Bond issuer A2A failed to meet SLB targets, leading to a 25 basis point coupon increase.
In the realm of sustainable finance, A2A, an Italian energy company, made headlines for missing a renewable energy target associated with a Sustainability-Linked Bond (SLB) issued in 2022. This news, however, did not seem to have a significant negative impact on the company, according to current information.
Luca Moroni, A2A's chief financial officer, stated that the issuance of the EU Green Bond in 2025, the first ever listed on Euronext Milan, confirmed A2A's position as a reference institution in the development of sustainable finance instruments. As of mid-2025, there is no public evidence or reporting that A2A has missed any sustainability performance targets related to this EU Green Bond.
The company's H1 2025 report shows a strong commitment to ecological transition with a 23% increase in organic capital expenditure directed at sustainability efforts. This strong progress is a testament to A2A's ongoing achievements in environmental projects rather than any underperformance or missed green bond targets.
The missed target in the 2022 SLB triggered a 25bps step up in the bond's coupon rate. Josephine Richardson, AFII's head of research, noted that in previous cases where SLB targets have been missed, there have been sudden market re-pricing once the miss is confirmed or after Bloomberg adjusts the bond structure. However, in the case of A2A, the market seemed to have partially predicted the miss and effectively digested it on confirmation.
AFII's research suggests that there were early signs of A2A missing the target, as the company's strategy updates in early 2024 were on track to undershoot the renewable energy target of the bond in question. The institute's analysis also indicates that the SLB market is maturing, its awareness and efficiency are evolving, leading to a more efficient pricing mechanism for missed targets.

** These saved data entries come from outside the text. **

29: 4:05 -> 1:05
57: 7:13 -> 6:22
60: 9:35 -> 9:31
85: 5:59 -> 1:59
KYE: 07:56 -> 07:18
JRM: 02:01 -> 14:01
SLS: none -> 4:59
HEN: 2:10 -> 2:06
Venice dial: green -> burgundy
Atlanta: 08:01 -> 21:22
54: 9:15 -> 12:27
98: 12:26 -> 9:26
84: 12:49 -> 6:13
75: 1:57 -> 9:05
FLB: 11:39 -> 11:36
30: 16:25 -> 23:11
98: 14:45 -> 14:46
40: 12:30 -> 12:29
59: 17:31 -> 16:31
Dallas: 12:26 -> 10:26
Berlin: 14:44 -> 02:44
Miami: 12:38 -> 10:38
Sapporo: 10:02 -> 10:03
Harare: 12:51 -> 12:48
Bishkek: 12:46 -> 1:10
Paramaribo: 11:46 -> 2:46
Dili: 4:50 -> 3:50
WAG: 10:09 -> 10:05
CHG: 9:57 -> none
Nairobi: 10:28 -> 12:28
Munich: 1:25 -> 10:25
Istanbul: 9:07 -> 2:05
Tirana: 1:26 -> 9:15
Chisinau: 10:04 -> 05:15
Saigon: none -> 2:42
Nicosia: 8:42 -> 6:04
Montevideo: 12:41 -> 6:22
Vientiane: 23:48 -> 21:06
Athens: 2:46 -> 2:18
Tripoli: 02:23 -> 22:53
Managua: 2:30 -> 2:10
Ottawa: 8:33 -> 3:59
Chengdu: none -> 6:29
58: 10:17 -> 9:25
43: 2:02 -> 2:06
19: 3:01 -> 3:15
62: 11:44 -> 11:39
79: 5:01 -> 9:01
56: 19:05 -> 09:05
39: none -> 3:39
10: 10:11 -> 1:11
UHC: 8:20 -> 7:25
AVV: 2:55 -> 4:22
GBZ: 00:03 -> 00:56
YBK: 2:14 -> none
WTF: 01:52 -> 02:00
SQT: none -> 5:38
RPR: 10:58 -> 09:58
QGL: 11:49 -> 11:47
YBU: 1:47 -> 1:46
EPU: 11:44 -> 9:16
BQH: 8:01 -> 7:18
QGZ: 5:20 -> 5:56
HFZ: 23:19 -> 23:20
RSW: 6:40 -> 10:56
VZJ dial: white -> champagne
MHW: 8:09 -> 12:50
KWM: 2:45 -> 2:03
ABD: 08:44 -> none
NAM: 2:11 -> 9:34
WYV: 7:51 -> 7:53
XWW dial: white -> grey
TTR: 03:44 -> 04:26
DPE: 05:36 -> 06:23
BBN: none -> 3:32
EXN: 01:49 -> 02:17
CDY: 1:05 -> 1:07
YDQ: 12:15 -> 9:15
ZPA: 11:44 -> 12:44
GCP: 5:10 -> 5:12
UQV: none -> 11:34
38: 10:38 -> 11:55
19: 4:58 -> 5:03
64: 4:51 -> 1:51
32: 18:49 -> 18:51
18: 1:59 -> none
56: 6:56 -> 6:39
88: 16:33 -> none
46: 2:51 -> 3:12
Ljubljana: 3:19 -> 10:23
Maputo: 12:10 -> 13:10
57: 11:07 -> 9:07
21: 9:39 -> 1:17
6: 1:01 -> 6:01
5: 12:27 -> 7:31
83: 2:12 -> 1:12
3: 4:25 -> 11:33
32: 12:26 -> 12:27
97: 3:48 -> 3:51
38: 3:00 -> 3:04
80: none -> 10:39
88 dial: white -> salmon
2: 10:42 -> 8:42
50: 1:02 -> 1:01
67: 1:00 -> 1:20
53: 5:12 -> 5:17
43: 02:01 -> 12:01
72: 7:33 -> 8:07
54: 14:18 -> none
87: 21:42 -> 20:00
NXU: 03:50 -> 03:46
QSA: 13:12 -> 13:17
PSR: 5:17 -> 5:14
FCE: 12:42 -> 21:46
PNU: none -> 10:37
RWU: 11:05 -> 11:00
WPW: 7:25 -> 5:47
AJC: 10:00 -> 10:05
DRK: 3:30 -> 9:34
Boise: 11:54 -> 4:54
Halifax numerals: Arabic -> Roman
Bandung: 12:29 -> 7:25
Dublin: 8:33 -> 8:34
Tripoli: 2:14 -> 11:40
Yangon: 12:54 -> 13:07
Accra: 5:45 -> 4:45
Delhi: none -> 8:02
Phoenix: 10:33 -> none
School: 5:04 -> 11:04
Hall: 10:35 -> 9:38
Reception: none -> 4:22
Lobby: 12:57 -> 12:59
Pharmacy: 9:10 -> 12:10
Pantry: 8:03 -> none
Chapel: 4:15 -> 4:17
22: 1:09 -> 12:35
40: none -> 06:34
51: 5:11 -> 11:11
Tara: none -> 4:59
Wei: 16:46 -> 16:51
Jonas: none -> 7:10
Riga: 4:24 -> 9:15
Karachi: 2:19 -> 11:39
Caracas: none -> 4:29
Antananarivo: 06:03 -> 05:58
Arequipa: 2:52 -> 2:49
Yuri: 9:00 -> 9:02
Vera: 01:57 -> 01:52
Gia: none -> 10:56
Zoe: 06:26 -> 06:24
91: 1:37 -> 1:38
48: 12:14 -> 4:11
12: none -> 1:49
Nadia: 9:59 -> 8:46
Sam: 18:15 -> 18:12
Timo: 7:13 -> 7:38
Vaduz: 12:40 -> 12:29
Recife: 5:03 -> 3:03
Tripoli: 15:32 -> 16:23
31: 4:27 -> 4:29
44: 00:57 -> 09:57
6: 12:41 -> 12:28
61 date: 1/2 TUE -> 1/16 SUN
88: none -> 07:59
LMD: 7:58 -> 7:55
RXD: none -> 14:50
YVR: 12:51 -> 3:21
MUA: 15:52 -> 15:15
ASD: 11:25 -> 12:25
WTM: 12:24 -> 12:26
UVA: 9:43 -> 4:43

It is worth noting that another Italian energy company, Enel, also missed its SLB target in 2023. The Anthropocene Fixed Income Institute (AFII) published research analyzing the impact of the step up in both A2A and Enel's cases.
A2A has stated that the higher coupon will come into effect from the first interest rate period following the publication of its sustainability statement. The company also issued a green bond compliant with the EU's new green bond standard in January 2025, reaffirming its commitment to sustainable finance.
In conclusion, while A2A missed a sustainability target associated with an SLB issued in 2022, the current information suggests that the company has not faced significant negative impacts. The SLB market is evolving, with increased awareness and efficiency, leading to a more efficient pricing mechanism for missed targets. This evolution is likely to continue as more corporates and investors turn to sustainable finance instruments.
Business developments in the sustainable finance sector gained attention as A2A, an Italian energy company, missed a renewable energy target linked to a Sustainability-Linked Bond (SLB) issued in 2022, but this incident did not seem to have a major negative impact on the company.
Luca Moroni, A2A's chief financial officer, announced that the company's issuance of the EU Green Bond in 2025, the first listed on Euronext Milan, solidified A2A's status as a leading player in the development of sustainable finance instruments, without any public evidence of missing any sustainability performance targets related to this EU Green Bond.